L’élection américaine, l’autre enjeu
«L’ouverture de l’économie iranienne est laborieuse mais elle est inexorable, observe
l’avocat d’affaires franco-iranien Ardavan Amir-Aslani, conseiller de PSA et Vinci en Iran.
La situation s’améliore peu à peu et la volonté politique est là.

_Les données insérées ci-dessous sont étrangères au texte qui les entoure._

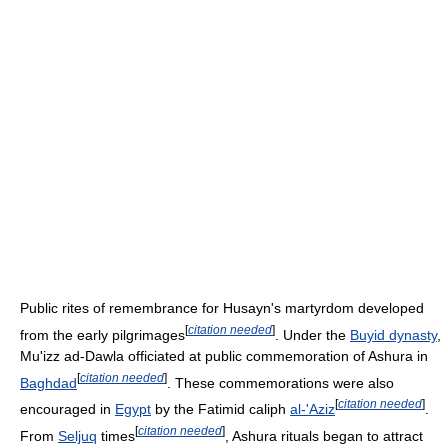
Public rites of remembrance for Husayn's martyrdom developed
[
citation needed
]
from the early pilgrimages
. Under the
Buyid dynasty
,
Mu'izz ad-Dawla officiated at public commemoration of Ashura in
[
citation needed
]
Baghdad
. These commemorations were also
[
citation needed
]
encouraged in
Egypt
by the Fatimid caliph
al-'Aziz
.
[
citation needed
]
From
Seljuq
times
, Ashura rituals began to attract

Le guide suprême Ali
Khamenei a par exemple refusé que Mahmoud Ahmadinejad soit candidat à l’élection
présidentielle de mai 2017 pour ne pas revenir sur cette ouverture». Quant au président
Hassan Rohani, qui visera un deuxième mandat l’an prochain, il estime que pour moderniser
son outil industriel et relancer l’économie, son pays a besoin de 30 à 50 milliards de
dollars d’investissements étrangers par an.

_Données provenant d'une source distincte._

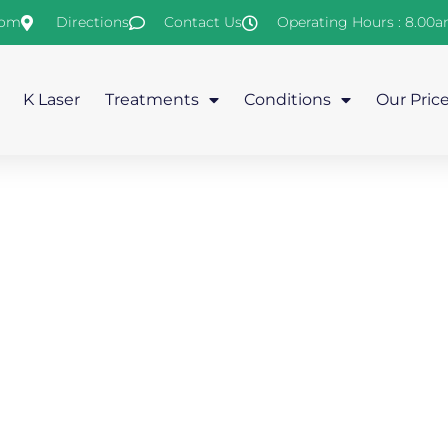
com
Directions
Contact Us
Operating Hours : 8.00
K Laser
Treatments
Conditions
Our Pric
eral Treatments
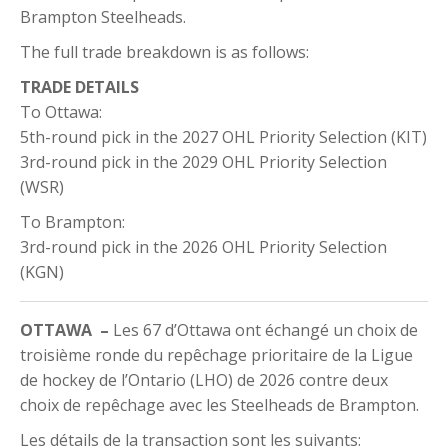
Brampton Steelheads.
The full trade breakdown is as follows:
TRADE DETAILS
To Ottawa:
5th-round pick in the 2027 OHL Priority Selection (KIT)
3rd-round pick in the 2029 OHL Priority Selection
(WSR)
To Brampton:
3rd-round pick in the 2026 OHL Priority Selection
(KGN)
OTTAWA –
Les 67 d’Ottawa ont échangé un choix de
troisième ronde du repêchage prioritaire de la Ligue
de hockey de l’Ontario (LHO) de 2026 contre deux
choix de repêchage avec les Steelheads de Brampton.
Les détails de la transaction sont les suivants:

L’élection américaine devrait en tout cas permettre de lever quelques doutes. «Si Donald
Trump est élu, les Américains ne vont pas amender leur position vis à vis de Téhéran,
bien au contraire, mais si c’est Hillary Clinton, les choses pourraient avancer», espère un
banquier d’affaires. Un avis que ne partage pas forcément Hassan Rohani. Le président
iranien a en effet déclaré dimanche 23 octobre qu’il n’avait aucune préférence entre la
candidate démocrate et le tonitruant milliardaire. «A l’Organisation des Nations unies, le
président d’un pays m’a demandé lequel des deux candidats je préférais. J’ai répondu:
«Est-ce que je préfère le mal au pire ou le pire au mal?».